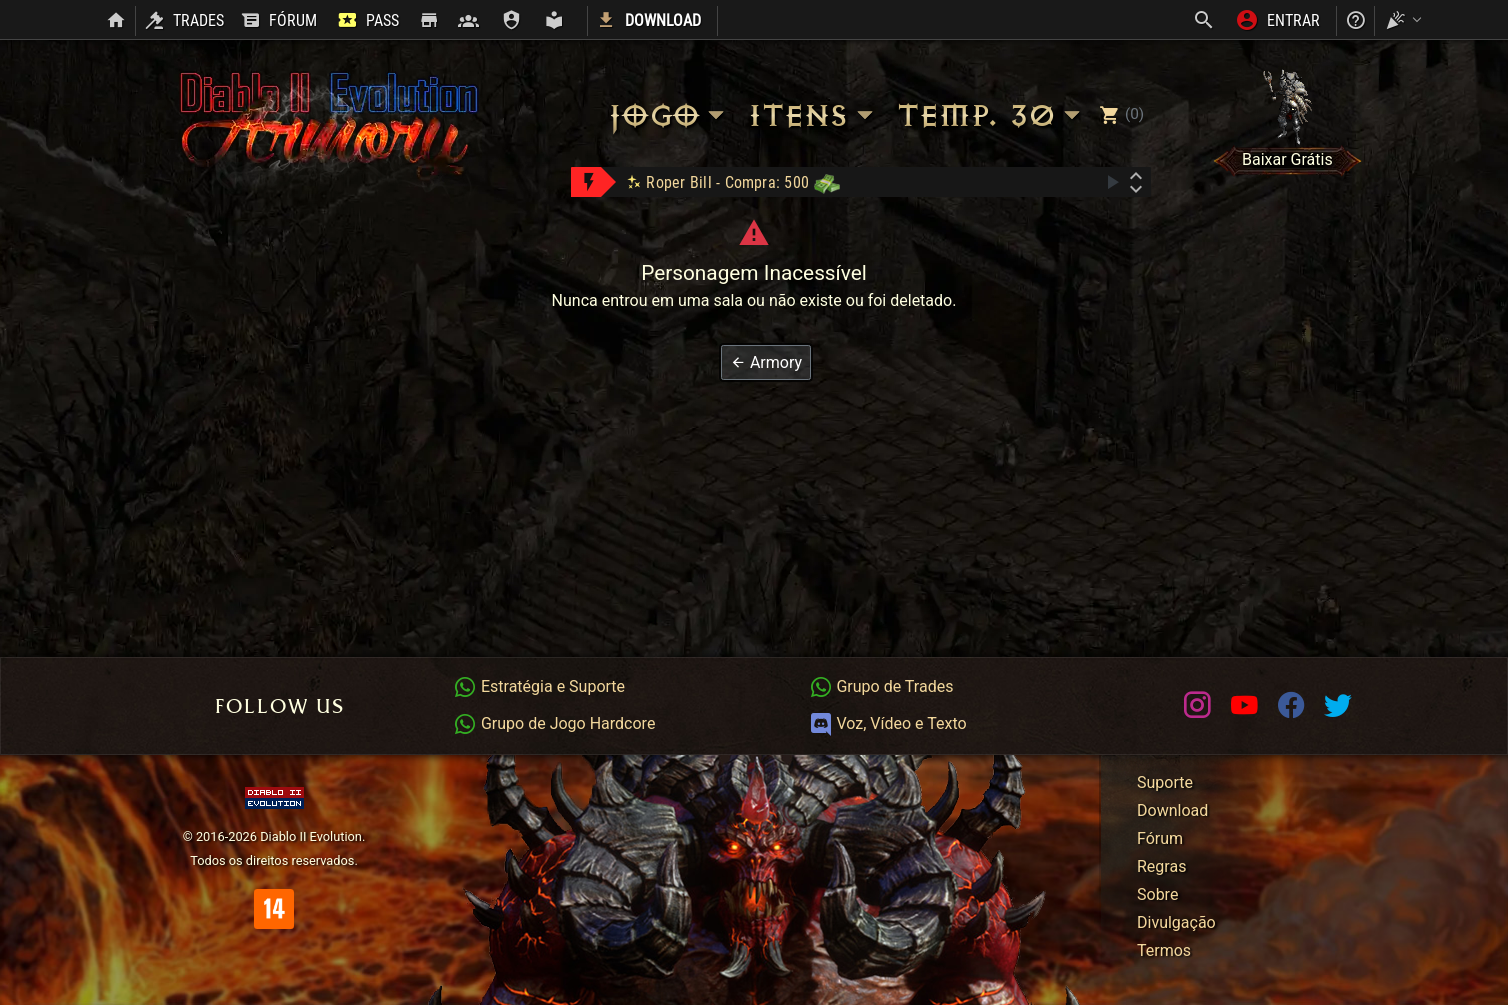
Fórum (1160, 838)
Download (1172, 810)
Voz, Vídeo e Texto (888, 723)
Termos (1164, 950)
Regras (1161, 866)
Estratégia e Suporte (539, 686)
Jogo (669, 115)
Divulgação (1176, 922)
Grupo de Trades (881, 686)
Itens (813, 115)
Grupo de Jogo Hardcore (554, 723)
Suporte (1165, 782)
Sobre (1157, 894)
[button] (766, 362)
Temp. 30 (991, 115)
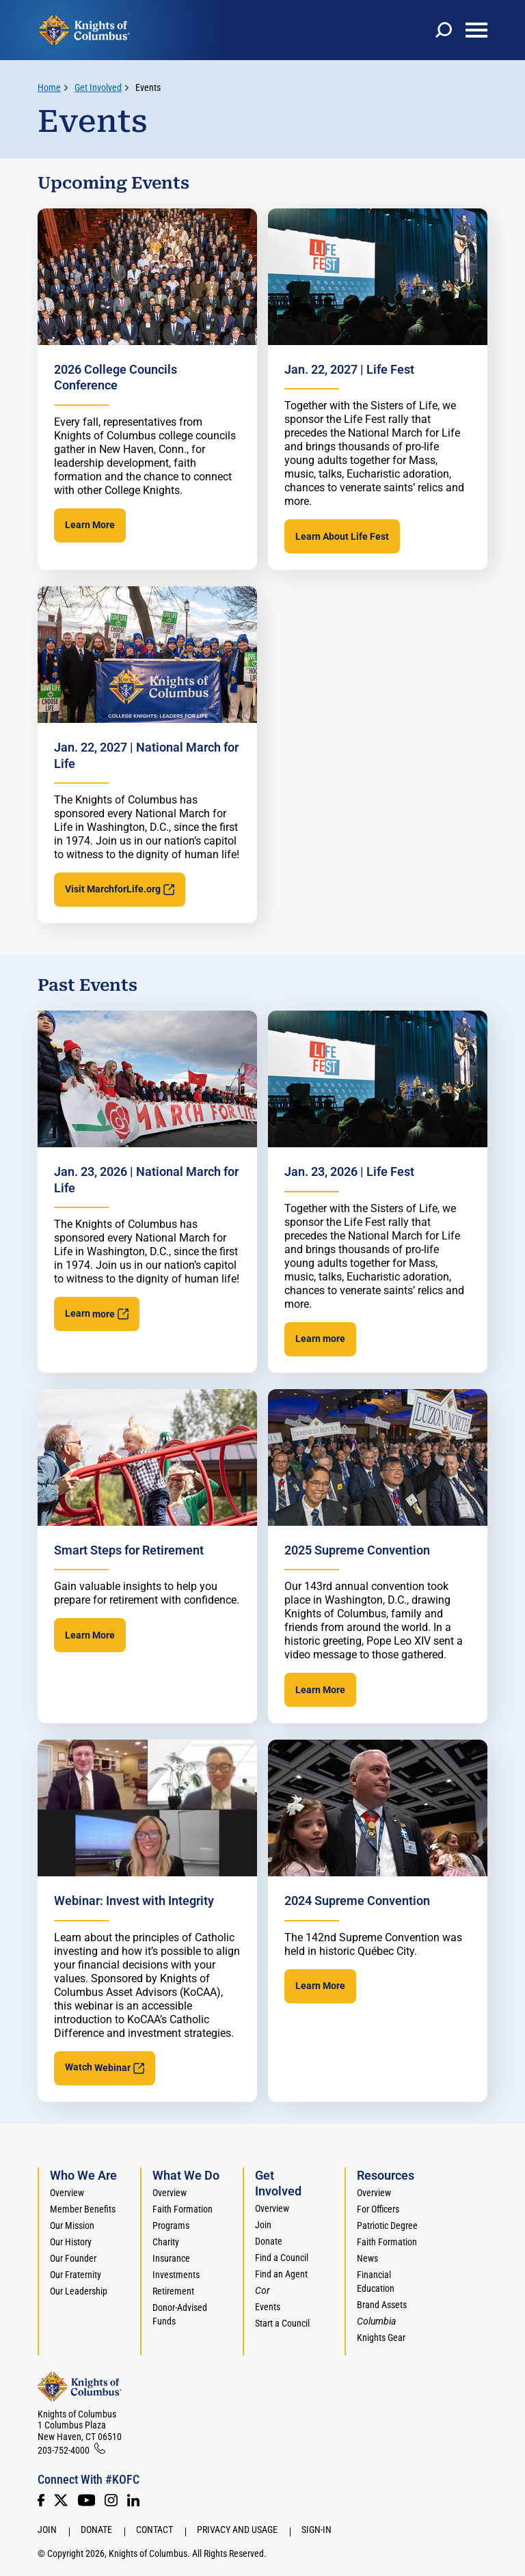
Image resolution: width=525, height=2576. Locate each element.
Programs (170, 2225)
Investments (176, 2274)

====

Exercise brief - What is needed is every line from the data above that includes the string "Grupo", copied out.

Written solution -
Grupo de Trades (881, 686)
Grupo de Jogo Hardcore (554, 723)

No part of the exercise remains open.